● **EXERCISE DESCRIPTION**
Nothing outside the range below should be printed. Output exactly the lines from the line with "СОГЛАСИЕ НА ОБРАБОТКУ ПЕРСОНАЛЬНЫХ ДАННЫХ" to the line with "ПЕРСОНАЛЬНЫЕ ДАННЫЕ", both included.

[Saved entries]
· · ·

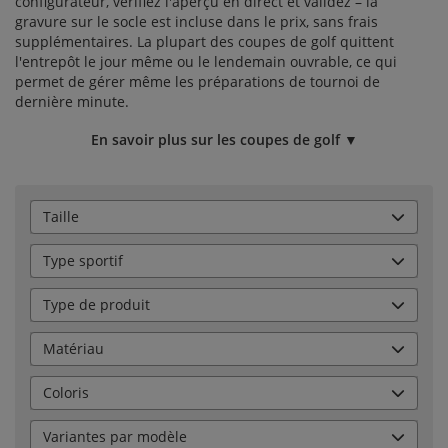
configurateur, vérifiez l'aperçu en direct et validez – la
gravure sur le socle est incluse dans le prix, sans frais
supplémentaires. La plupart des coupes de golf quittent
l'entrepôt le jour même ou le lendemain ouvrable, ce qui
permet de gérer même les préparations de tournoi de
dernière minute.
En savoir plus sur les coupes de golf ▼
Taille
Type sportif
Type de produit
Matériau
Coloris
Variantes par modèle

· · ·

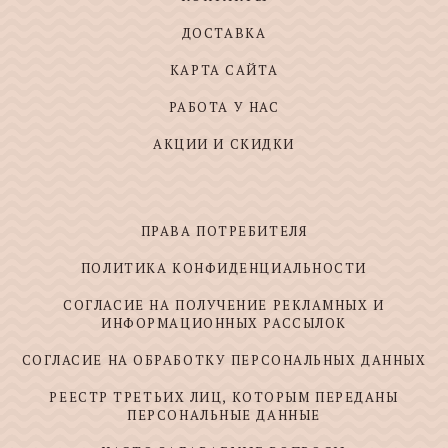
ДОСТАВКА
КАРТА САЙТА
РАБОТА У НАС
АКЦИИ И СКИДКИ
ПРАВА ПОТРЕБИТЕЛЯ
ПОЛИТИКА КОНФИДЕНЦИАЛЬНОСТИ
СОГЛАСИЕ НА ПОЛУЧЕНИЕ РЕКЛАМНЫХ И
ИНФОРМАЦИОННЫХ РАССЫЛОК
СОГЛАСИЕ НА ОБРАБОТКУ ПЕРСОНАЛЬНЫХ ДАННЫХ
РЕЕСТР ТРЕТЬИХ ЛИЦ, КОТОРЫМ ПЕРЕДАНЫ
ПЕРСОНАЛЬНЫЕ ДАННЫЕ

· · ·

● **THE COMPLETED TASK**
СОГЛАСИЕ НА ОБРАБОТКУ ПЕРСОНАЛЬНЫХ ДАННЫХ
РЕЕСТР ТРЕТЬИХ ЛИЦ, КОТОРЫМ ПЕРЕДАНЫ
ПЕРСОНАЛЬНЫЕ ДАННЫЕ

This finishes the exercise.